- 🇯🇵Japan tyler36 Osaka
So I can confirm this issue is present in Drupal 8, 9, 10.
I came across it today when migrating user data (machineName plugin) but stuggle with it whenever I enter Japanese in a label field, which then automatically generates a machine name.
I believe it comes down to this
TransliterationInterface::transliterate($string, $langcode = 'en', $unknown_character = '?', $max_length = NULL)
and more specificallyDrupal\Component\Transliteration::replace($code, $langcode, $unknown_character)
Drupal assumes the Chinese reading of kanji even when specifing Japanese.
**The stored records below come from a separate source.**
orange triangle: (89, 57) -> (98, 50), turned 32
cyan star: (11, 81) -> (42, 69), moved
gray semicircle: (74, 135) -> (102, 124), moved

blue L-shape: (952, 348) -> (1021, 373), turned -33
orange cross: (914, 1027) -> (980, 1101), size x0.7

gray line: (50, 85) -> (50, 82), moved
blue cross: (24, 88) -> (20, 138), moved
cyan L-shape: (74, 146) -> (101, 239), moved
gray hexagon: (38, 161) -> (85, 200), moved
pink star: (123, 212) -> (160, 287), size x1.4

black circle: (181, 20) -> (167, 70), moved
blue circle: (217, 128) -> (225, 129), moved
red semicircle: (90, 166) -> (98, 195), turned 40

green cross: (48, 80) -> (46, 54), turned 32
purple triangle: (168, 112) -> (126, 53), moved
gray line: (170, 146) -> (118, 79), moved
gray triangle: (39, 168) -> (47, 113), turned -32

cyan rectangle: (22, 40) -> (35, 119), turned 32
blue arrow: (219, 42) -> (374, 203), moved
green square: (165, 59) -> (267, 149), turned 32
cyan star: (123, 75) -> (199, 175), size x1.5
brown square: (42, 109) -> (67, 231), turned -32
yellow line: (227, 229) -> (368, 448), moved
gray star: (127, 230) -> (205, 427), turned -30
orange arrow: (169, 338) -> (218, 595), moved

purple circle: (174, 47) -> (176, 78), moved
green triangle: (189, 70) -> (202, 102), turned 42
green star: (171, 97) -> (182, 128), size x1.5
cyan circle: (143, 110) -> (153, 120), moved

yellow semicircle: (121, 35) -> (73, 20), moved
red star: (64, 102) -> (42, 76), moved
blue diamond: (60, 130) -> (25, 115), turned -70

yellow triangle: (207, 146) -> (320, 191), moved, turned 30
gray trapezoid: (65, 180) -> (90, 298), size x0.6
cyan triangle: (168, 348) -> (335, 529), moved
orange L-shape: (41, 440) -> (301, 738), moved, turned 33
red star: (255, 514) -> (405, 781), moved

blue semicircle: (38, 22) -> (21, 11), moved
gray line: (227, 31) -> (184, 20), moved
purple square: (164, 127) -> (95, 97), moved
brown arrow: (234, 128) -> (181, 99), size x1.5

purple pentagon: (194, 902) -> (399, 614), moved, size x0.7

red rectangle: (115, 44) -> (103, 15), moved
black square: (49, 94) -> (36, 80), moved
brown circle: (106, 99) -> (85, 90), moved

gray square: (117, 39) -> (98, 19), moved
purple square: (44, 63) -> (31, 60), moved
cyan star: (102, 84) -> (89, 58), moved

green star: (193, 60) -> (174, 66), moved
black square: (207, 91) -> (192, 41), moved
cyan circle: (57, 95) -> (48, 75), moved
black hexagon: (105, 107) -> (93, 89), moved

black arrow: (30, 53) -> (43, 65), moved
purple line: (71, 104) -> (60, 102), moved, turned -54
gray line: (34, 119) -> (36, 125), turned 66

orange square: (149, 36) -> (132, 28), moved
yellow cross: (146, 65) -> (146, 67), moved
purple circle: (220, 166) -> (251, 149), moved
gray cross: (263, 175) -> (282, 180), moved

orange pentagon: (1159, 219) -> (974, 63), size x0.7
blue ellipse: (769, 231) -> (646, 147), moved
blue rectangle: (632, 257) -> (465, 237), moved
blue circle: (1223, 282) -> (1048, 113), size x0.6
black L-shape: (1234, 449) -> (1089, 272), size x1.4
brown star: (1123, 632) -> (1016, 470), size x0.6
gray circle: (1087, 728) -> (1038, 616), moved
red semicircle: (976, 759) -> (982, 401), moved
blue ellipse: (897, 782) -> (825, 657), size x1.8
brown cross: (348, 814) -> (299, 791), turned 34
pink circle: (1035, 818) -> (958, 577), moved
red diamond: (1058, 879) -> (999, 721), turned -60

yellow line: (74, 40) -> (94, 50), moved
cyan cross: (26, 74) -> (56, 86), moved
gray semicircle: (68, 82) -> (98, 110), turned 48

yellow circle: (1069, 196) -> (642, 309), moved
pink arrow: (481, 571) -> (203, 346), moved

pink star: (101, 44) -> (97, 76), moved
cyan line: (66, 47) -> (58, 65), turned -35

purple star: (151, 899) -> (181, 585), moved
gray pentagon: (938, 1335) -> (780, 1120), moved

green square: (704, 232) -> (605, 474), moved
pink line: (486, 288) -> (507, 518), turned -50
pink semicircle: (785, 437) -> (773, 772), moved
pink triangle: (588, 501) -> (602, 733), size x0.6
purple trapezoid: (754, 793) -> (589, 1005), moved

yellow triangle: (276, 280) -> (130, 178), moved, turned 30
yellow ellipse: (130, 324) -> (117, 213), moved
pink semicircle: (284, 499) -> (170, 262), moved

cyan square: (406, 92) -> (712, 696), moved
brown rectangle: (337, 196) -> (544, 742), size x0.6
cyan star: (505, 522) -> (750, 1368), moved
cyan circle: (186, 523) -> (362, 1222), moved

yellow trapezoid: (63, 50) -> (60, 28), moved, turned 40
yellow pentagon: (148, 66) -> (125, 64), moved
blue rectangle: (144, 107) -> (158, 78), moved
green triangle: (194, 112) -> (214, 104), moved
I have confirmed this on both a English default and Japanese default site.
$this->transliteration->transliterate('雑草', 'en', '_') "zacao" $this->transliteration->transliterate('雑草', 'ja', '_') "zacao"
Likewise, katakana, which is a script only used for Japanese writing, also has problems; Eg. 'ポケットブックインライン'
Drupal 10 converts this to "hoke~tsutofu~tsukuinrain", however it should be "pokettobukkuinrain".
1. It incorrectly handles "ッ" which should double the next letter (tto, kku)
2. It also incorrectly handles diacritic marks: ポ (po) as ホ (ho) in katakana.
The diacritic problems exists in both Katakana and Hirgana; and there are 25 characters with diacritic marks in each so 50 total.
Katanana: ホ (ho), ボ (bo), ポ (po) => ho
Hiragana: ほ (ho), ぼ (bo), ぽ (po) => ho - 🇨🇦Canada joseph.olstad
@tyler36, is your database MySQL /MariaDB ? what db type? Also what collation type are you using for your Drupal database? utf8mb4_general_ci is the one that you should most likely be using. If you install Drupal with utf8mb4_general_ci , or convert your database to use utf8mb4_general_ci , this might resolve your issues. Try a fresh install of Drupal on a database using utf8mb4_general_ci
What collation type are you currently using?
- 🇯🇵Japan tyler36 Osaka
@joseph.olstad Thanks for the reply and link to parent issue.
Database is MariaDB:10.4 using "utf8mb4_general_ci" collation.